Assim, o mais provável é que seja priorizada a votação da PEC 86/2007, porque é específica sobre quebra de decoro, evitando a polêmica sobre a pertinência do voto aberto em casos que não sejam cassação de mandato. Além disso, a matéria já teve parecer favorável aprovado em junho de 2010 na CCJ. Como o autor da PEC disse ontem ao Congresso em Foco, basta apenas “vontade política” para que a questão seja resolvida como um primeiro passo, mesmo diante do impasse jurídico.
“A PEC do Voto Aberto está na ordem do dia há vários anos, e já cumpriu o rito regimental das cinco sessões de discussão. Só resta votar, e nós estamos insistindo há algum tempo para que ela seja colocada na ordem do dia e seja votada. Não temos tido sucesso”, disse o senador tucano, membro da comissão de inquérito que investiga as relações de Cachoeira com políticos e empresários – a chamada CPI do Cachoeira.
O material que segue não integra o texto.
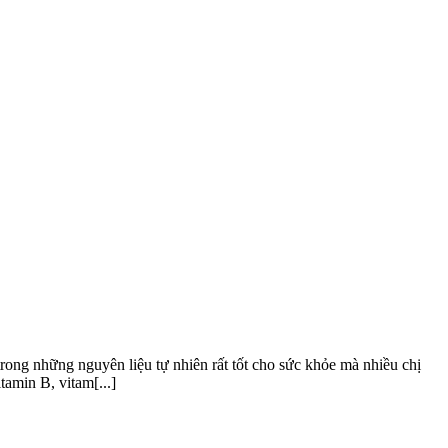
rong những nguyên liệu tự nhiên rất tốt cho sức khỏe mà nhiều chị
amin B, vitam[...]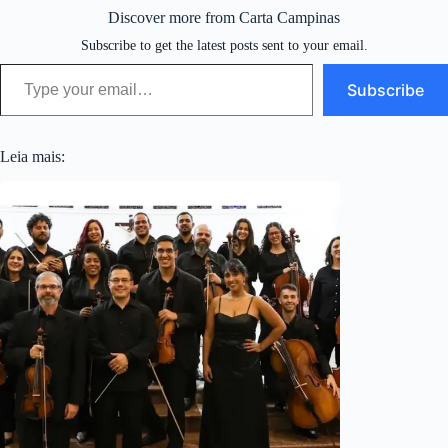
Discover more from Carta Campinas
Subscribe to get the latest posts sent to your email.
Type your email…
Subscribe
Leia mais: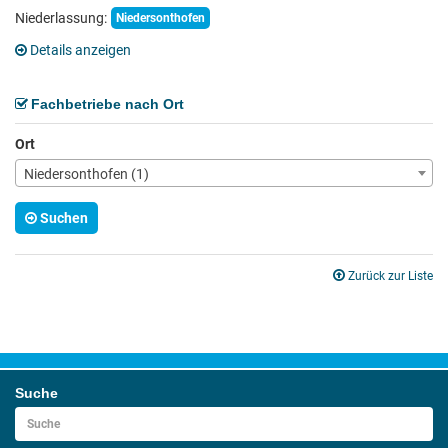
Niederlassung:
Niedersonthofen
Details anzeigen
Fachbetriebe nach Ort
Ort
Niedersonthofen (1)
Suchen
Zurück zur Liste
Suche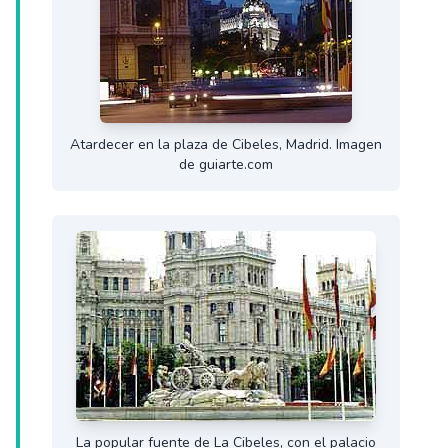
Atardecer en la plaza de Cibeles, Madrid. Imagen
de guiarte.com
La popular fuente de La Cibeles, con el palacio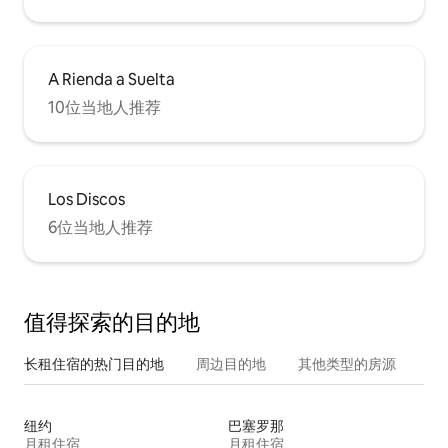
A Rienda a Suelta
10位当地人推荐
Los Discos
6位当地人推荐
值得探索的目的地
长租住宿的热门目的地
周边目的地
其他类型的房源
纽约
巴塞罗那
月租住宿
月租住宿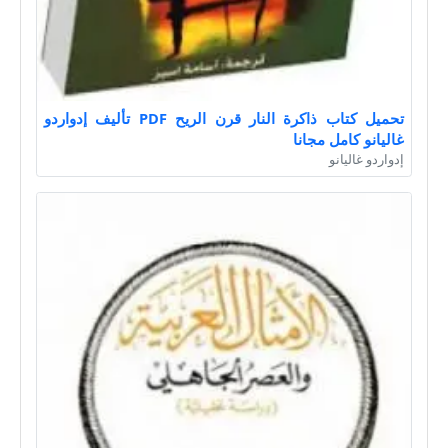
تحميل كتاب ذاكرة النار قرن الريح PDF تأليف إدواردو
غاليانو كامل مجانا
إدواردو غاليانو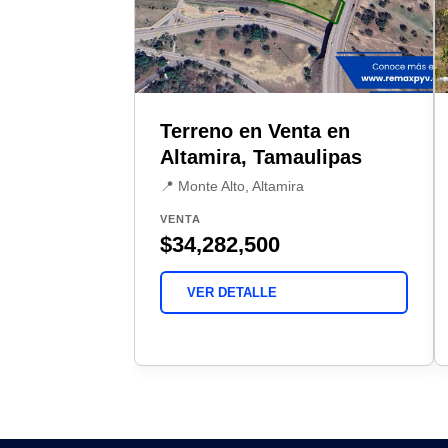
Terreno en Venta en
Altamira, Tamaulipas
📍 Monte Alto, Altamira
VENTA
$34,282,500
VER DETALLE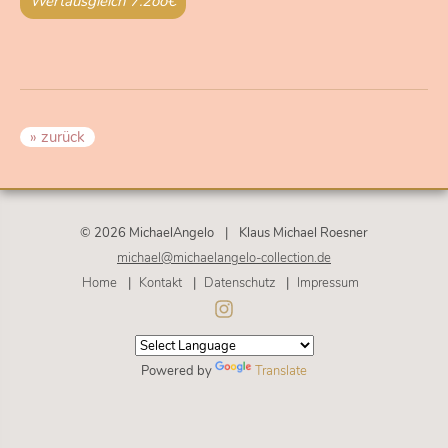
Wertausgleich 7.2oo€
» zurück
© 2026 MichaelAngelo
|
Klaus Michael Roesner
michael@michaelangelo-collection.de
Navigation
Home
Kontakt
Datenschutz
Impressum
überspringen
Powered by
Translate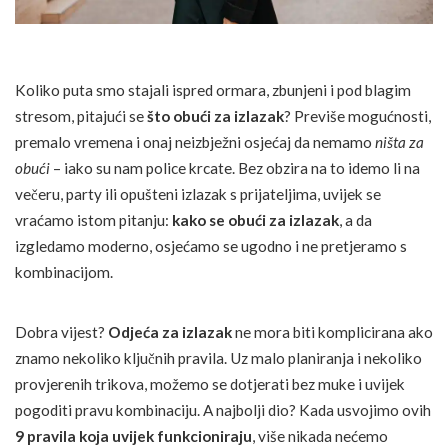
Koliko puta smo stajali ispred ormara, zbunjeni i pod blagim
stresom, pitajući se
što obući za izlazak
? Previše mogućnosti,
premalo vremena i onaj neizbježni osjećaj da nemamo
ništa za
obući
– iako su nam police krcate. Bez obzira na to idemo li na
večeru, party ili opušteni izlazak s prijateljima, uvijek se
vraćamo istom pitanju:
kako se obući za izlazak
, a da
izgledamo moderno, osjećamo se ugodno i ne pretjeramo s
kombinacijom.
Dobra vijest?
Odjeća za izlazak
ne mora biti komplicirana ako
znamo nekoliko ključnih pravila. Uz malo planiranja i nekoliko
provjerenih trikova, možemo se dotjerati bez muke i uvijek
pogoditi pravu kombinaciju. A najbolji dio? Kada usvojimo ovih
9 pravila koja uvijek funkcioniraju
, više nikada nećemo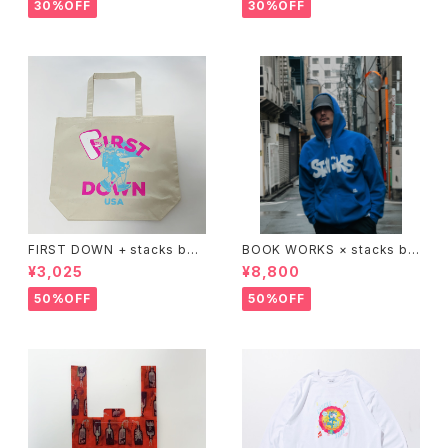
30%OFF
30%OFF
FIRST DOWN + stacks boo
BOOK WORKS × stacks bo
kstore BIG TOTE
okstore "Jimbocho Beat Li
¥3,025
¥8,800
brary zip up hood"
50%OFF
50%OFF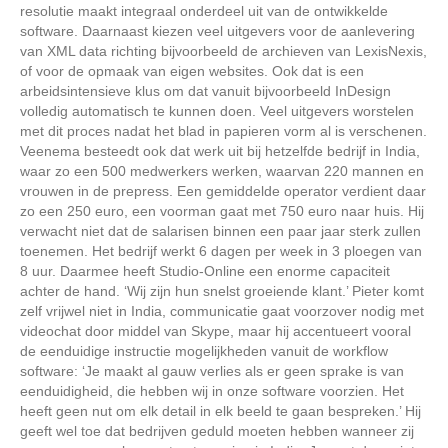
resolutie maakt integraal onderdeel uit van de ontwikkelde
software. Daarnaast kiezen veel uitgevers voor de aanlevering
van XML data richting bijvoorbeeld de archieven van LexisNexis,
of voor de opmaak van eigen websites. Ook dat is een
arbeidsintensieve klus om dat vanuit bijvoorbeeld InDesign
volledig automatisch te kunnen doen. Veel uitgevers worstelen
met dit proces nadat het blad in papieren vorm al is verschenen.
Veenema besteedt ook dat werk uit bij hetzelfde bedrijf in India,
waar zo een 500 medwerkers werken, waarvan 220 mannen en
vrouwen in de prepress. Een gemiddelde operator verdient daar
zo een 250 euro, een voorman gaat met 750 euro naar huis. Hij
verwacht niet dat de salarisen binnen een paar jaar sterk zullen
toenemen. Het bedrijf werkt 6 dagen per week in 3 ploegen van
8 uur. Daarmee heeft Studio-Online een enorme capaciteit
achter de hand. ‘Wij zijn hun snelst groeiende klant.’ Pieter komt
zelf vrijwel niet in India, communicatie gaat voorzover nodig met
videochat door middel van Skype, maar hij accentueert vooral
de eenduidige instructie mogelijkheden vanuit de workflow
software: ‘Je maakt al gauw verlies als er geen sprake is van
eenduidigheid, die hebben wij in onze software voorzien. Het
heeft geen nut om elk detail in elk beeld te gaan bespreken.’ Hij
geeft wel toe dat bedrijven geduld moeten hebben wanneer zij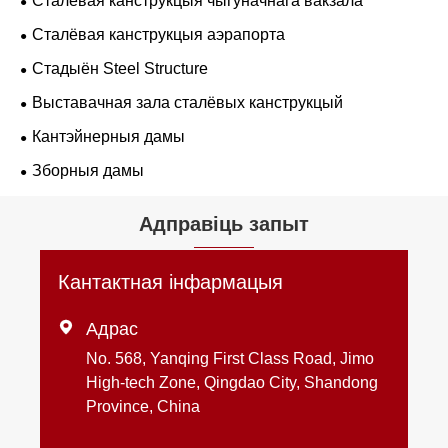
Сталёвая канструкцыя чыгуначнага вакзала
Сталёвая канструкцыя аэрапорта
Стадыён Steel Structure
Выставачная зала сталёвых канструкцый
Кантэйнерныя дамы
Зборныя дамы
Адправіць запыт
Кантактная інфармацыя

Адрас
No. 568, Yanqing First Class Road, Jimo
High-tech Zone, Qingdao City, Shandong
Province, China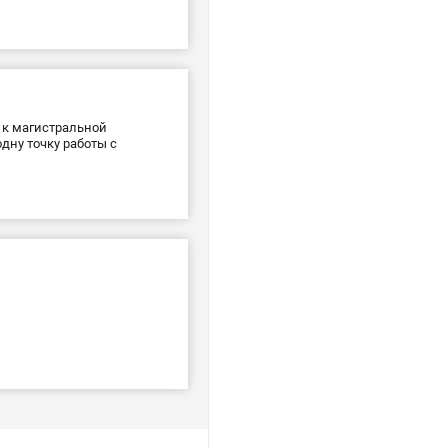
 к магистральной
дну точку работы с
No debate realizado ontem em plenário, Alvaro foi além e sugeriu “reunir lideranças independentes” para que nada no Senado seja votado antes da PEC.
Antes da discussão sobre as PECs, o senador Ricardo Ferraço (PMDB-ES) se antecipou e ajuizou no Supremo Tribunal Federal mandado de segurança para garantir a exposição de seu voto no julgamento de Demóstenes em plenário – previsto para acontecer antes do recesso parlamentar, em 17 de julho. O próprio relator do caso Demóstenes no Conselho de Ética também já alertou para a importância de abrir o voto no Parlamento, diante da pressão crescente da opinião pública. “Sou defensor da ideia de que o voto secreto só deva existir para temas em que a posição do parlamentar possa ser objeto de algum tipo de retaliação, especialmente, do Executivo ou do Judiciário. Um assunto como esse, sobre julgamento de colegas, deveria ter a votação aberta”, disse Humberto Costa.